ALICE

Detecting TCR involved in immune responses from single RepSeq datasets.

About

Here we provide an R implementation of ALICE approach, see paper for details.

Software requirements

Any OS where R is available (Linux, OS X, Windows), however parallel computing is currently not available on Windows.

Installation

Install R distribution of choice (i.e. from R Core team, or Microsoft R Open )
Install BioStrings package from bioconductor: open R console and execute following commands:

source("https://bioconductor.org/biocLite.R")
biocLite("Biostrings")

Install data.table, stringdist, igraph packages:

install.packages("igraph")
install.packages("data.table")
install.packages("stringdist")

Download this github repository.

Quick start

Lets load some data first and organize it to the list.

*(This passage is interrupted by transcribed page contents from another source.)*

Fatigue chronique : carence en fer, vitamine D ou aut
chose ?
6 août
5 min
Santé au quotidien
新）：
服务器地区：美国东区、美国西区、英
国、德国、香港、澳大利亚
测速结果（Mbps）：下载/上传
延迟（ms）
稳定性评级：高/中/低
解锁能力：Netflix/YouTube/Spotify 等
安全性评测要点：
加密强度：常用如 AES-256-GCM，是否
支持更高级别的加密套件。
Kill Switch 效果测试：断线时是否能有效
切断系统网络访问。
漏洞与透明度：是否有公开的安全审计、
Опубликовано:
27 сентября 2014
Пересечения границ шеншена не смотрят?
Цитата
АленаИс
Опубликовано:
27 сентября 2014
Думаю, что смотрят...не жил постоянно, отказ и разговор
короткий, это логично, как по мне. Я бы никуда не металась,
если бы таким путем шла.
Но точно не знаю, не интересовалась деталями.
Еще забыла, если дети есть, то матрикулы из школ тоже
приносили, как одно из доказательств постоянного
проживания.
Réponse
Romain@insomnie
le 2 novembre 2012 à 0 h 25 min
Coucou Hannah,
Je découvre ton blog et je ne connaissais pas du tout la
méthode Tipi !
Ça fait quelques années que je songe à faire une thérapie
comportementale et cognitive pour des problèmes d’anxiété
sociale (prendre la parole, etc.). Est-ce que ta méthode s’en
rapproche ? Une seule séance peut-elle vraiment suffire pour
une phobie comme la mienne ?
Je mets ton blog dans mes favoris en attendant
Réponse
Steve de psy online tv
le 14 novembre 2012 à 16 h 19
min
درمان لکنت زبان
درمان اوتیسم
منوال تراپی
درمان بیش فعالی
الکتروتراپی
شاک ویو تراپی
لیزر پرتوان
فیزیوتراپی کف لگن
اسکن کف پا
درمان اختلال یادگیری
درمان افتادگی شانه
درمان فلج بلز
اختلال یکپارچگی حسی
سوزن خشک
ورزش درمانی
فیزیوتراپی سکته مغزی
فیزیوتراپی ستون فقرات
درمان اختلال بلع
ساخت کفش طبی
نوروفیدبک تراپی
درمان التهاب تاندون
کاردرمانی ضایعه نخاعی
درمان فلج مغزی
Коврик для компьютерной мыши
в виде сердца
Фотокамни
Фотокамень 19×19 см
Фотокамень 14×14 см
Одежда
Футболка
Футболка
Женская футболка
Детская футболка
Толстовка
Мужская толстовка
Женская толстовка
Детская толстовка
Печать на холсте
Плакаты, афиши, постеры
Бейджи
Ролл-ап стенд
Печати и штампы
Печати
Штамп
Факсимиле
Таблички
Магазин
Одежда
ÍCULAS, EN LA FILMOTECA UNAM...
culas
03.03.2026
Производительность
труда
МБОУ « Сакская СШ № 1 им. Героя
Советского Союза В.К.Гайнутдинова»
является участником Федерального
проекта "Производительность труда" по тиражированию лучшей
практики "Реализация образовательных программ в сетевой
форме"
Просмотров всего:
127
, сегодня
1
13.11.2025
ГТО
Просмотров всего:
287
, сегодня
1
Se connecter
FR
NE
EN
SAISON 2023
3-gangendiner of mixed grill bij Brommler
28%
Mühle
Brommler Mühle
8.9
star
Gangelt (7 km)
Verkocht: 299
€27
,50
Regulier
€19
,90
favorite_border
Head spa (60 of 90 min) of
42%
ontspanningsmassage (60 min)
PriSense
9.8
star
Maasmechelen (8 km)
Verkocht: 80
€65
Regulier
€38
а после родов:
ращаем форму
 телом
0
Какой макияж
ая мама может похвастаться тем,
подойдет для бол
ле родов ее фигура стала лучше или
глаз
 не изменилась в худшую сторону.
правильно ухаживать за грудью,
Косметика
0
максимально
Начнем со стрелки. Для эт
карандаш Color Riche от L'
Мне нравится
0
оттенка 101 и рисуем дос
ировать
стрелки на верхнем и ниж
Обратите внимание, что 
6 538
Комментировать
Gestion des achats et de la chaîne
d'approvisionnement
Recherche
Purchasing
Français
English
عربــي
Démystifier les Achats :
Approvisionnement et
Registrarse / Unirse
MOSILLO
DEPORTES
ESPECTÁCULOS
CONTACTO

This is one VJ combination (TRBV9-TRBJ2-7) from S1 donor from link on day 0 and day 15 after yellow fever immunization.

library(data.table)
S1d15<-fread("sample/S1_d15_V9_J2_7.tsv")
S1d0<-fread("sample/S1_d0_V9_J2_7.tsv")
S1<-list(d0=S1d0,d15=S1d15)

Now lets run ALICE pipeline. Note, that algorithm will create a folder for files produced, if it does not exist:

source("ALICE.R")
S1_alice<-ALICE_pipeline(DTlist=S1,folder="S1_res",cores=1,iter=10,nrec=5e5) #this takes few minutes to run
sapply(S1_alice,nrow)

For this VJ-combination we have no significant results in day 0 timepoint, and 34 significant hits in day 15 timepoint.

Note, that for demo purposes we run it on 1 core with 10 iterations (0.5 mln sequences in each iteration) for generative probability estimation simulation. Total number of simulated TCR sequences (both inframe and out-of-frame) in this case is 5 million. In paper we used 200 mln simulated sequences for each VJ-class, and this takes a lot of time. Datasets from the paper are available here.

Input file format

Algorithm operates on R data.table with following mandatory columns:

CDR3.amino.acid.sequence, bestVGene, bestJGene, Read.count.

See sample datasets in sample folder.